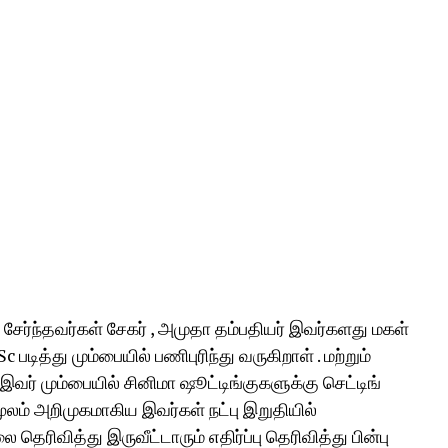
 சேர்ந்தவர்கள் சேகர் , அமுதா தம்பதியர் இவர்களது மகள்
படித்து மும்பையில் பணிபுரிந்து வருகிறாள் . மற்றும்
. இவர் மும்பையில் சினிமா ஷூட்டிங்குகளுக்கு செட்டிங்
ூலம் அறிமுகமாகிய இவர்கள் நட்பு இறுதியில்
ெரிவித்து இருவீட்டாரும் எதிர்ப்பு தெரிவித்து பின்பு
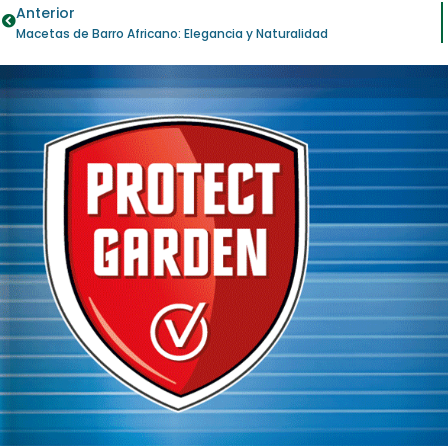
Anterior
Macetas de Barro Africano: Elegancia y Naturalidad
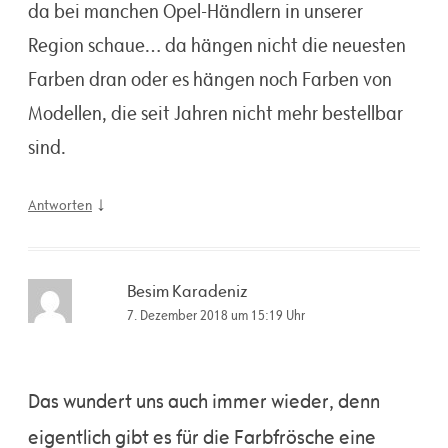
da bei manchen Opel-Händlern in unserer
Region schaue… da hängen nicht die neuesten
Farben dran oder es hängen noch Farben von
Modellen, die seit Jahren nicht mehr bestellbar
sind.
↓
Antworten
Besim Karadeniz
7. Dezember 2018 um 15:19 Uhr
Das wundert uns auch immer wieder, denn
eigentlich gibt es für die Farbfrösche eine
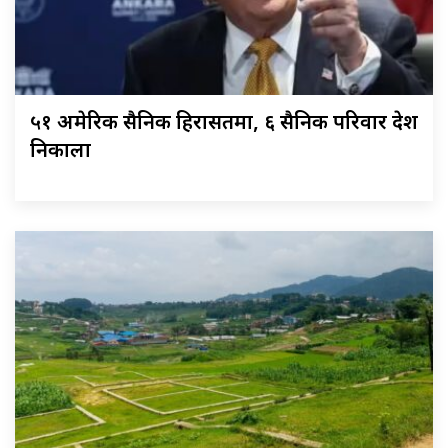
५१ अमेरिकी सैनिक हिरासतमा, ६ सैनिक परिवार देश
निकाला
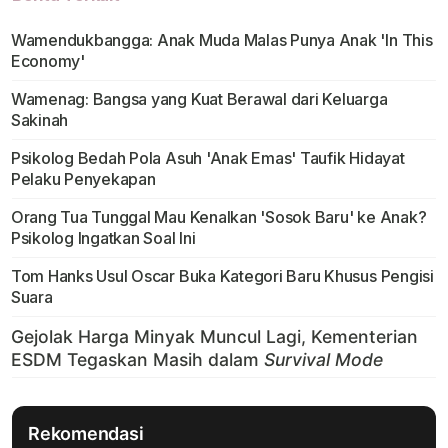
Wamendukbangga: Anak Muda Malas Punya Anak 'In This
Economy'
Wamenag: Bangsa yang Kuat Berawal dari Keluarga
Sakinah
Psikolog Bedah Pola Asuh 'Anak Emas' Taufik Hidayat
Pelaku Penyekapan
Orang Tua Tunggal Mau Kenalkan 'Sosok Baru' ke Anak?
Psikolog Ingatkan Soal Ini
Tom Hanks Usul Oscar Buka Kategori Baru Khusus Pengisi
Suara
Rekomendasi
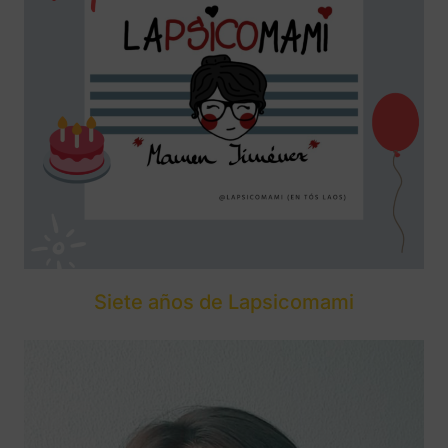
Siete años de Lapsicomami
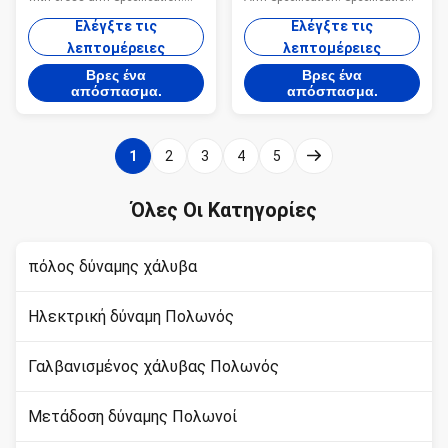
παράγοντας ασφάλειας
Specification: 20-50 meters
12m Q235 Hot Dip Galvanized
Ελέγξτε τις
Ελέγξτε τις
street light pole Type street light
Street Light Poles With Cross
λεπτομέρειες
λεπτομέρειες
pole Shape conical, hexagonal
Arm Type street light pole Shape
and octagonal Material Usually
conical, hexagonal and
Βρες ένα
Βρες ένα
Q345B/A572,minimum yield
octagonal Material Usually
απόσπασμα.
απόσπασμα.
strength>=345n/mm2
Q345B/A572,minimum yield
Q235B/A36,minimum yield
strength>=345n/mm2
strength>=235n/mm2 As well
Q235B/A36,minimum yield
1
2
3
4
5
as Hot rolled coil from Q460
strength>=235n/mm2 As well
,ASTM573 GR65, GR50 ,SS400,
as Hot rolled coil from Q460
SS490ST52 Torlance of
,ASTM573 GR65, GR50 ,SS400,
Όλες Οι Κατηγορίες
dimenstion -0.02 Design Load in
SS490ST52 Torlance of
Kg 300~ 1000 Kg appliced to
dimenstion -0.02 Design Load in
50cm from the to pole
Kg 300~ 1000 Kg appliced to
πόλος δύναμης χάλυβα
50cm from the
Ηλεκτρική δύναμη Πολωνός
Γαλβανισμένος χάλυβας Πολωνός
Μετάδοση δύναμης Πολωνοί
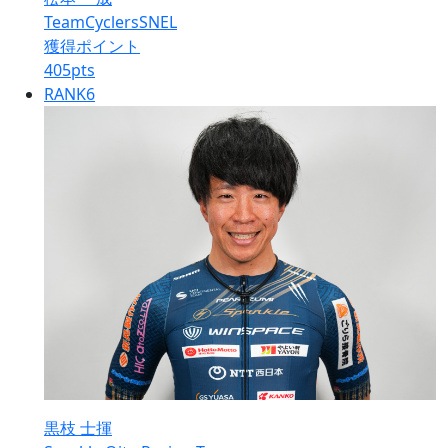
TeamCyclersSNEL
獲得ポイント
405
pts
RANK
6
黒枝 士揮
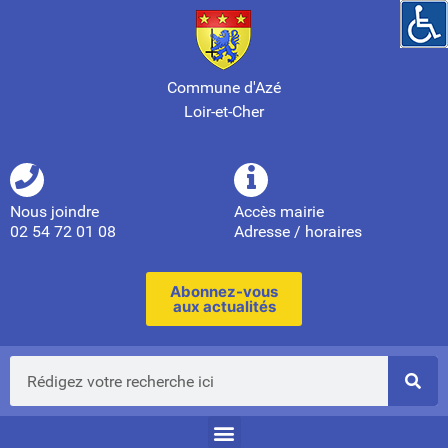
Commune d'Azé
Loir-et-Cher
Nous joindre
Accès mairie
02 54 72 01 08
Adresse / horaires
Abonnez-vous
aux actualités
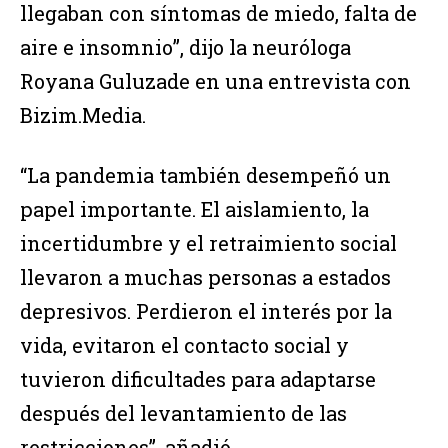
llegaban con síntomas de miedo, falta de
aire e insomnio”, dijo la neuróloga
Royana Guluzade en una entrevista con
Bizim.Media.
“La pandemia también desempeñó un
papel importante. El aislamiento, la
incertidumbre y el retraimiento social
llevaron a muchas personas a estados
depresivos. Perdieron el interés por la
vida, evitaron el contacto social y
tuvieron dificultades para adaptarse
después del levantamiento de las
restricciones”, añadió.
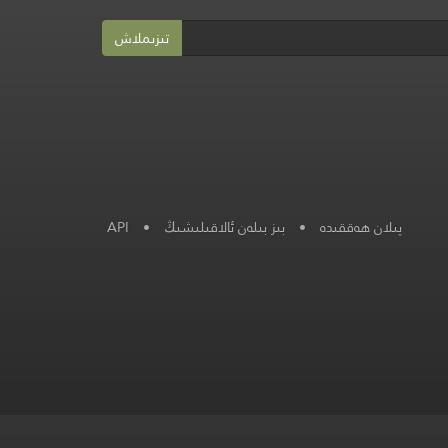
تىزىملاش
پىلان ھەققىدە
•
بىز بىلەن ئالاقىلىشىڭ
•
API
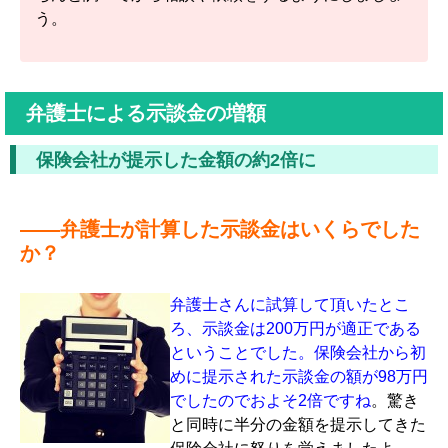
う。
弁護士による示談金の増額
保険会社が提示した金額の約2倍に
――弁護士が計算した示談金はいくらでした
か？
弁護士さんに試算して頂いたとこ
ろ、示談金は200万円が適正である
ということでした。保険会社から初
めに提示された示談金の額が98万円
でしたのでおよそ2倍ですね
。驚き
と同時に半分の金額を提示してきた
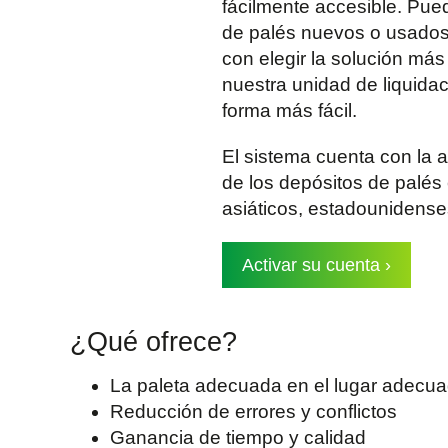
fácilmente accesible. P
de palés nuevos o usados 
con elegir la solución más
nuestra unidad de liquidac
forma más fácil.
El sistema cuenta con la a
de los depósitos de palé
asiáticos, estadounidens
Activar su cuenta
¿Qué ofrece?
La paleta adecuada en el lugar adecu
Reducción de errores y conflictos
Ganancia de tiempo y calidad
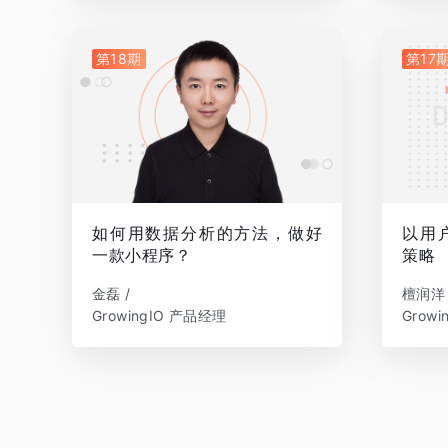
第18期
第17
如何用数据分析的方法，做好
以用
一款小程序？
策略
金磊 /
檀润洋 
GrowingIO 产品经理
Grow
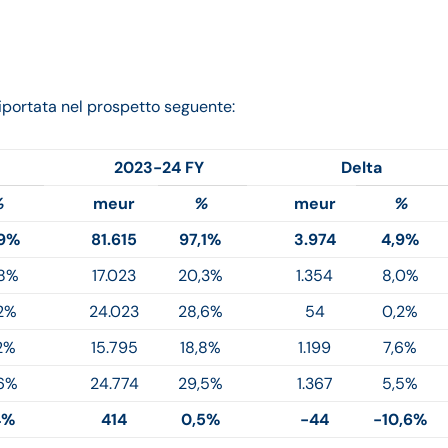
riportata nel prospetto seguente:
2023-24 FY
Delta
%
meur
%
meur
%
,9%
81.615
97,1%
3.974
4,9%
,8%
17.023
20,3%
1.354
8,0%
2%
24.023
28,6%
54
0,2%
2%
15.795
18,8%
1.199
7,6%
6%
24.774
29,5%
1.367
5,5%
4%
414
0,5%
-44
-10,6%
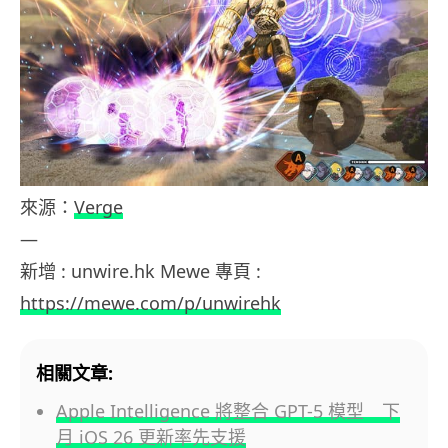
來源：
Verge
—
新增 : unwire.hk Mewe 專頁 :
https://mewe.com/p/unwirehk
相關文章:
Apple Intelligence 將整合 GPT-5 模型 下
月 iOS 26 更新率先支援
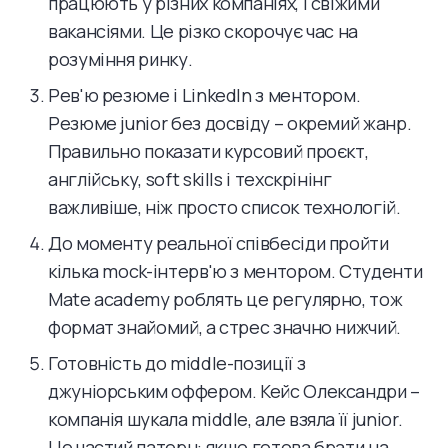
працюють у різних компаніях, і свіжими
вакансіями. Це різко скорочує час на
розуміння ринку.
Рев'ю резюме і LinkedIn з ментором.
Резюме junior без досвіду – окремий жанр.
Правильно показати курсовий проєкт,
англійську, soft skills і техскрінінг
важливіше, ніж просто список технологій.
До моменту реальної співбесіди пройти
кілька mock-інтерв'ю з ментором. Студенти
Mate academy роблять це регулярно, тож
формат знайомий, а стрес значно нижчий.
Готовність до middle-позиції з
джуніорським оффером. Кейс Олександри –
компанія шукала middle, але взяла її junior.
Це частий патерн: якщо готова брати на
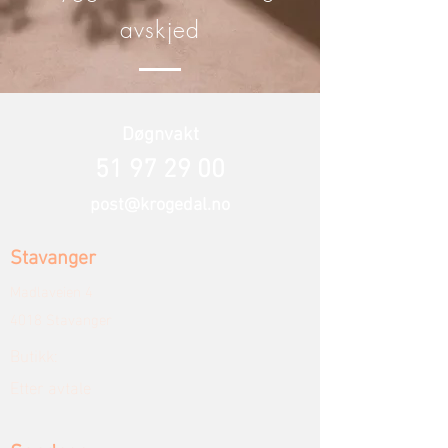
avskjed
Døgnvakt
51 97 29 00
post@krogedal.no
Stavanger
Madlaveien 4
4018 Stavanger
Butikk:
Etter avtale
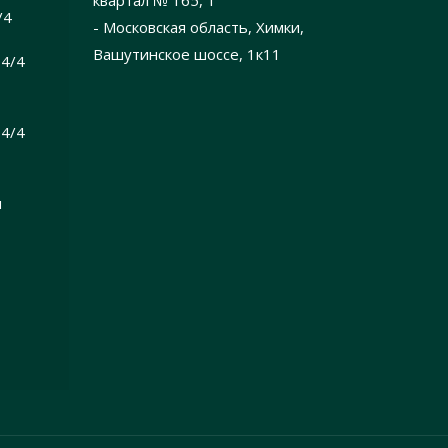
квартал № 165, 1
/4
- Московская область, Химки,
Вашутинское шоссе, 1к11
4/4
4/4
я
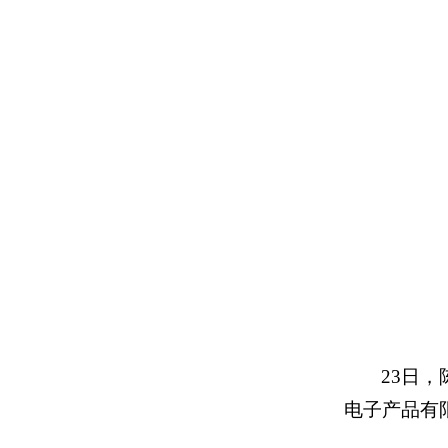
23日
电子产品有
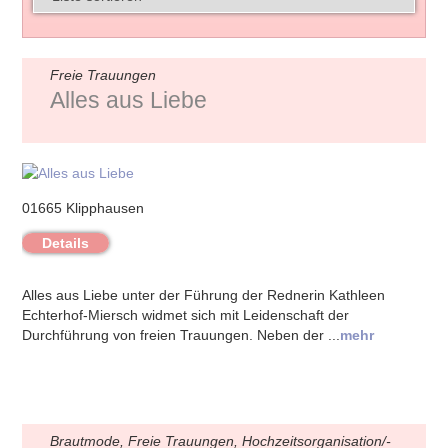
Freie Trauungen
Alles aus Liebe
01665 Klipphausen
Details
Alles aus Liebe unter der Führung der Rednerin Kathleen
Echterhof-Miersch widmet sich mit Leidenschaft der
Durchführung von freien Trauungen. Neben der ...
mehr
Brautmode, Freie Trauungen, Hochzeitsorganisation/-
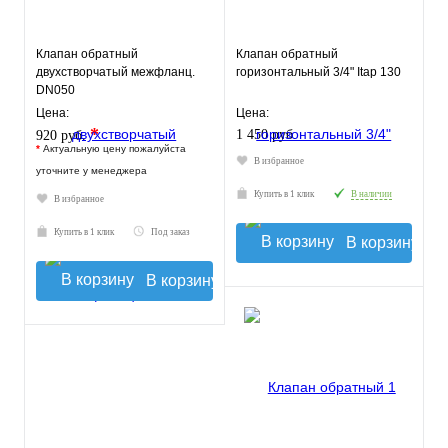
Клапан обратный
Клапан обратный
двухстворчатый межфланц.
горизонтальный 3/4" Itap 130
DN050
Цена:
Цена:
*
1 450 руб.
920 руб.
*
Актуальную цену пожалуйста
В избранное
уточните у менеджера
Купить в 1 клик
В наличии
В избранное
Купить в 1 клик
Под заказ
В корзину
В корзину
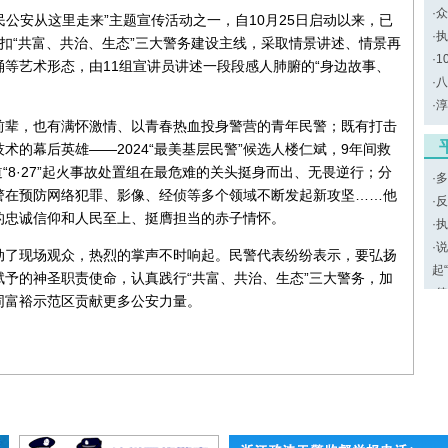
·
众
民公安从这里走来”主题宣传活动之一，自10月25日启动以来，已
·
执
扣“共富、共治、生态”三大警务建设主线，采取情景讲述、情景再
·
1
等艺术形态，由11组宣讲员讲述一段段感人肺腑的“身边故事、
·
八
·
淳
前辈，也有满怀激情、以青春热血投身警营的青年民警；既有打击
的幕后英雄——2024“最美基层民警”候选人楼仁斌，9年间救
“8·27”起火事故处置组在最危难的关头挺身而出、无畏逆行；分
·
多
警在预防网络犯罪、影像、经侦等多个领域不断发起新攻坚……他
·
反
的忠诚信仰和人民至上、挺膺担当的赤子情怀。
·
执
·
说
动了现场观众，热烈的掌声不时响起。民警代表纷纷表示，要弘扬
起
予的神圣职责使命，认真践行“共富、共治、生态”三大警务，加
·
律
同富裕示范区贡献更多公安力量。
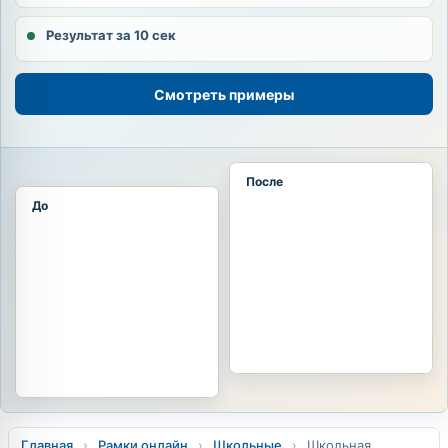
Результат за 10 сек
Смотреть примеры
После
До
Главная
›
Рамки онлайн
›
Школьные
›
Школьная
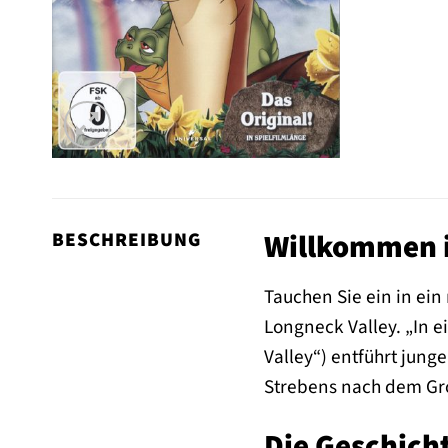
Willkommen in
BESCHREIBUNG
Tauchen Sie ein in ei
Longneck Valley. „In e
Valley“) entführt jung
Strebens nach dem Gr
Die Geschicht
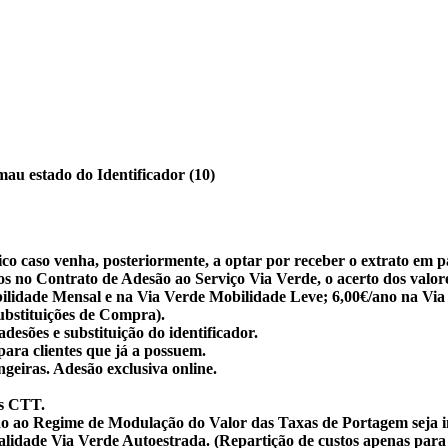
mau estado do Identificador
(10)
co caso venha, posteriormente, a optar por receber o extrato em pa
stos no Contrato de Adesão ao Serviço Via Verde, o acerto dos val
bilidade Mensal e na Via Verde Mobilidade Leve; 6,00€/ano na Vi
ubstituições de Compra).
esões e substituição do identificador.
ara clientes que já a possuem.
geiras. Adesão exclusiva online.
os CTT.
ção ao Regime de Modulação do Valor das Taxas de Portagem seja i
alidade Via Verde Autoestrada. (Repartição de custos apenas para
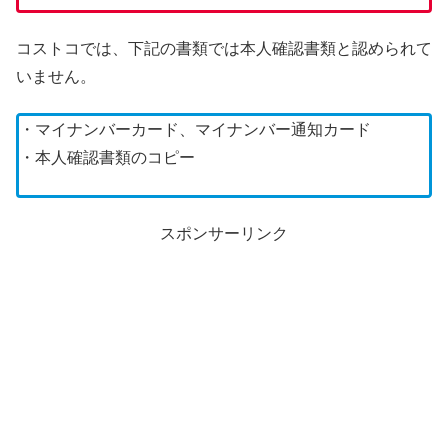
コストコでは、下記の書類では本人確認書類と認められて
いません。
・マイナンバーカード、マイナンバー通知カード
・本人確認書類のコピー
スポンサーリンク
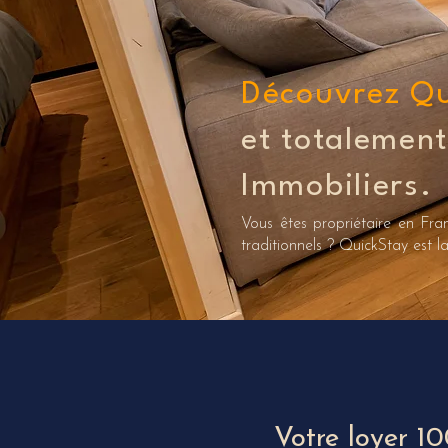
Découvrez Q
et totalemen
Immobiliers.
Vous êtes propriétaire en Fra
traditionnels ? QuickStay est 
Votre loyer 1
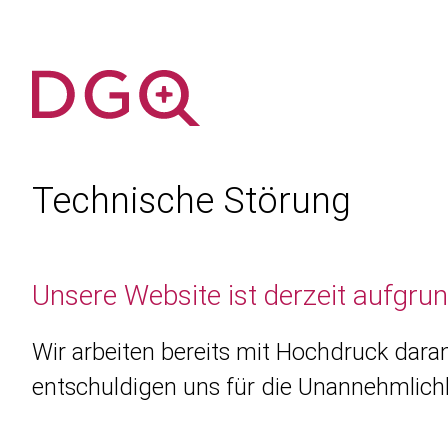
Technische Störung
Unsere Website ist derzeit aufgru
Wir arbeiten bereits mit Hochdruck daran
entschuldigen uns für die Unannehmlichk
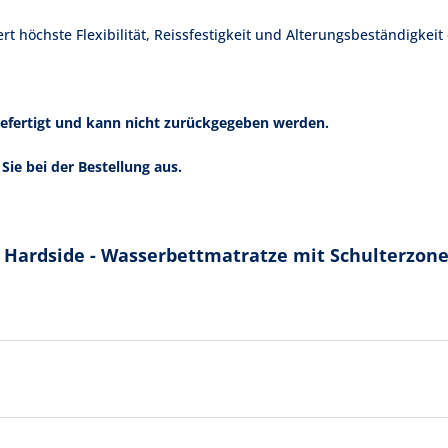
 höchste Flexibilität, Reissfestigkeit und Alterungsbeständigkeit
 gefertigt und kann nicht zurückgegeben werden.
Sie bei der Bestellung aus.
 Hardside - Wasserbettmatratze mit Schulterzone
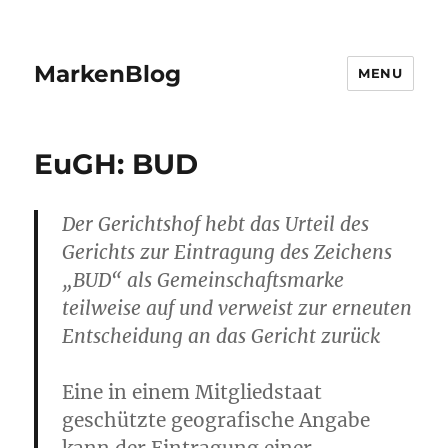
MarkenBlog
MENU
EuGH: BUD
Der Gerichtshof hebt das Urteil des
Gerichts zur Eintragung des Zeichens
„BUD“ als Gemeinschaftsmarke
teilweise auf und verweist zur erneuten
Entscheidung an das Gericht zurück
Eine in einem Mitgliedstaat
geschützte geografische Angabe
┄┄┄┄┄┄
> Your objective:
Pick every line from the listing holding the string "hängen", and copy it.

> Expected answer:
Region schaue… da hängen nicht die neuesten
Farben dran oder es hängen noch Farben von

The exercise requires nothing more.